It gained its name because it was originally used to Analyze commodities.
Developed by Donald R. Lambert in 1980. The Commodity Channel Index (CCI) is a versatile indicator that can be used to identify a new trend or warn of extreme conditions. Lambert originally developed CCI to identify cyclical turns in commodities, but the indicator can be successfully applied to indices, ETFs, Stocks, and Other securities.
In general, CCI measures the current price level relative to an average price level over a given period of time. CCI is relatively high when prices are far above their average. CCI is relatively low when prices are far below their average. In this manner, CCI can be used to identify Overbought and Oversold levels.

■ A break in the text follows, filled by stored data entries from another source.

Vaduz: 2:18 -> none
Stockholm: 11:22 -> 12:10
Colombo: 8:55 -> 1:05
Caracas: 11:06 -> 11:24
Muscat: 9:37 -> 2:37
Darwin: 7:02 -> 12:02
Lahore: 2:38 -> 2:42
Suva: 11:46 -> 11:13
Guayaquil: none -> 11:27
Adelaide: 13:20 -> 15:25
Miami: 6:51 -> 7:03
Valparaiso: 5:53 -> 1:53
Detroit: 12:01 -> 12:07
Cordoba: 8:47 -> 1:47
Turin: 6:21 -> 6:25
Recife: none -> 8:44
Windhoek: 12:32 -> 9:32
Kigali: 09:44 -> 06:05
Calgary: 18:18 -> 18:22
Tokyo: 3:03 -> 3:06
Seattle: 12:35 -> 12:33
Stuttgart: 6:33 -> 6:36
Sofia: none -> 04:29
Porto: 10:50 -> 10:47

The CCI is classified as an “Oscillator” since the majority of values fluctuates between values of “100” and “-100”. The indicator typically has lines drawn at both the “100” and “-100” values as warning signals. Values exceeding these boundary limits are interpreted as a strong overbought condition, or “selling” signal when over “100”, and if the curve dips below “-100”, a strong oversold condition, or “buying” signal, is generated.
The example below is based on a 20-period Commodity Channel Index (CCI) calculation. The number of CCI periods is also used for the calculations of the Simple Moving Average (SMA) and Mean Deviation.

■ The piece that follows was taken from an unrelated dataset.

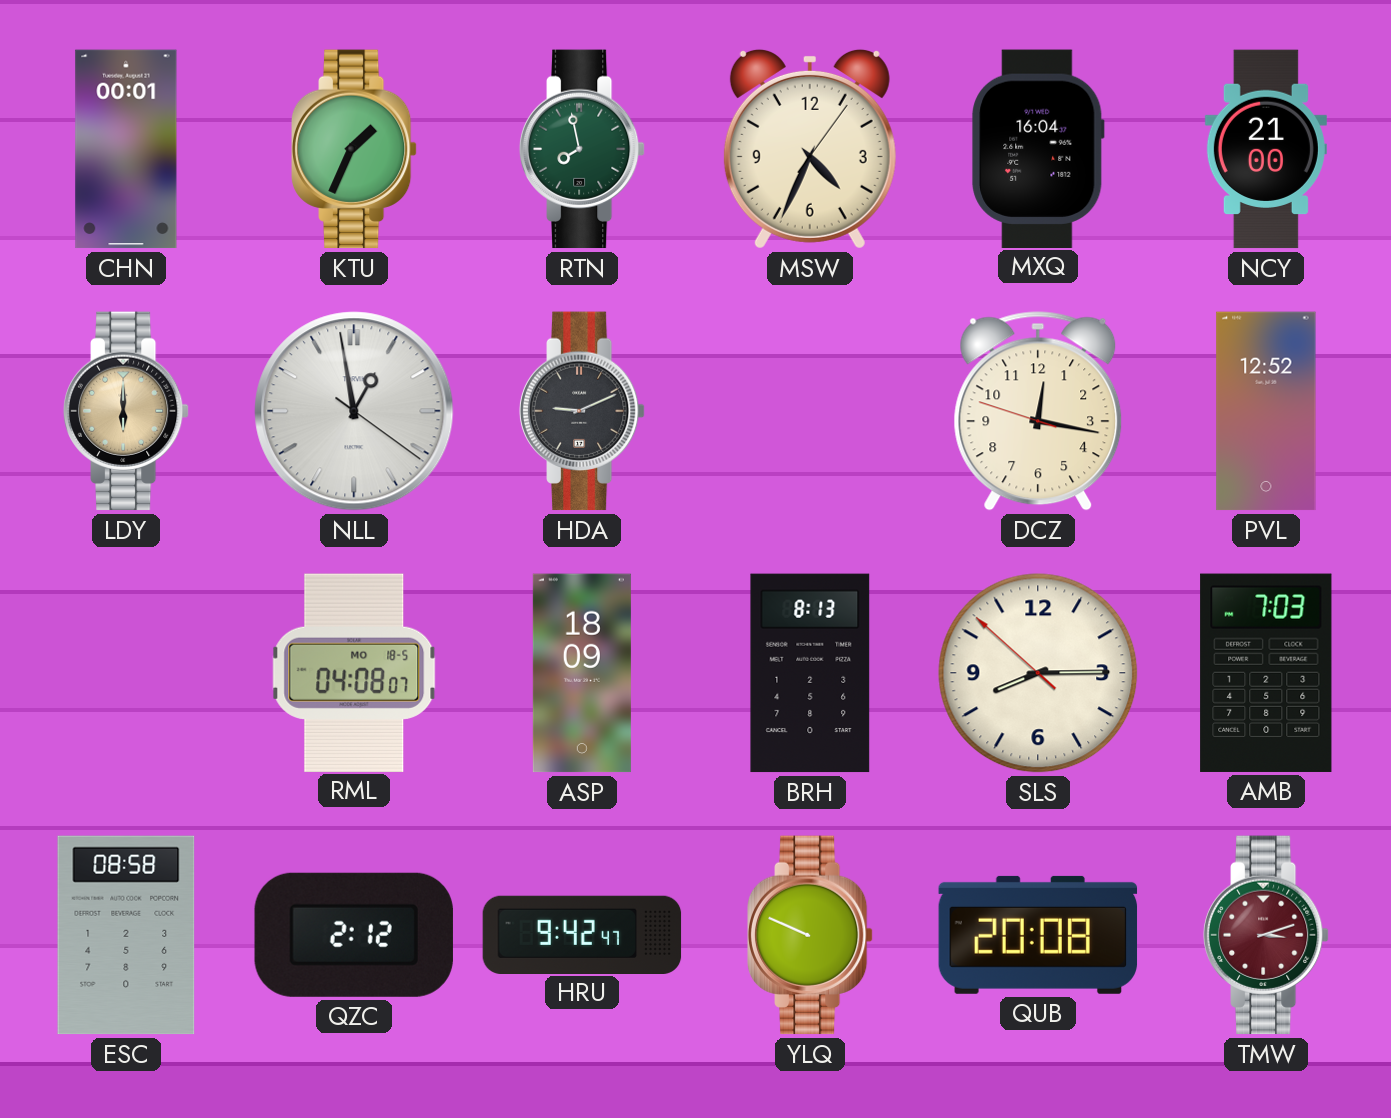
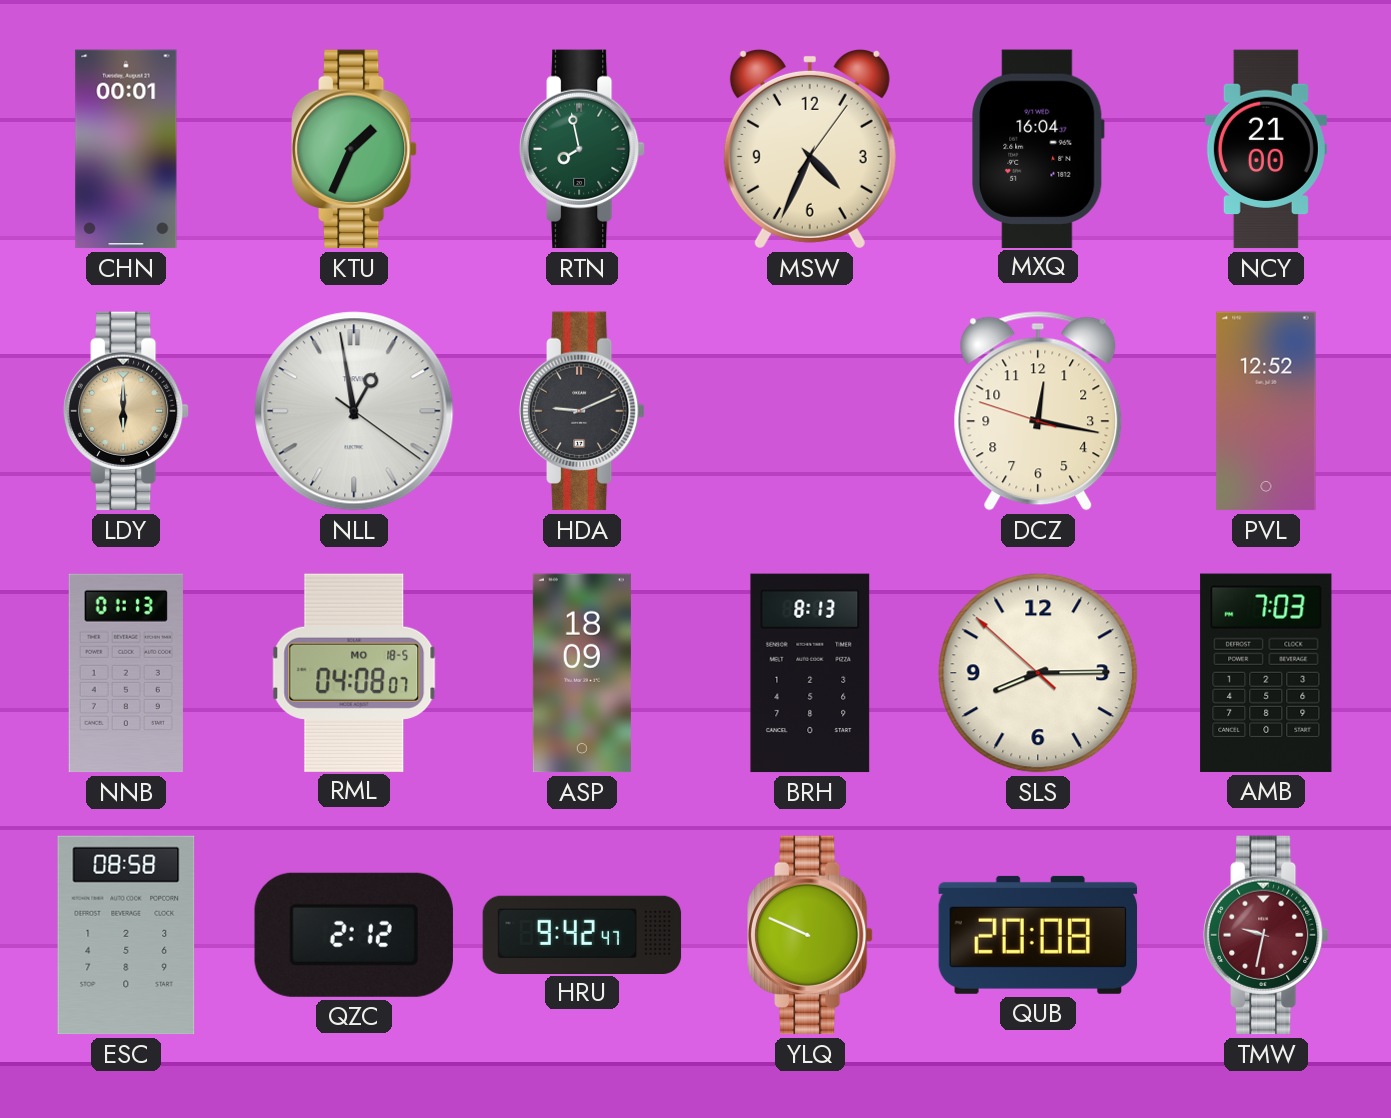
NNB: none -> 01:13
TMW: 3:12 -> 9:32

CCI = (Typical Price - 20-period SMA of TP) / (.015 x Mean Deviation)
Typical Price (TP) = (High + Low + Close)/3
Constant = .015
There are four steps to calculating the Mean Deviation :
First, subtract the most recent 20-period average of the typical price from each period's typical price.
Second, take the absolute values of these numbers.
Third, sum the absolute values.
Fourth, divide by the total number of periods (20).
This equation basically tells us that the Commodity Channel Index grabs the typical price value (Candle High x Low x Close / 3) and then works out the difference between the Moving Average period value set by the user. This value is further divided by 0.015 x D (where D is mean deviation).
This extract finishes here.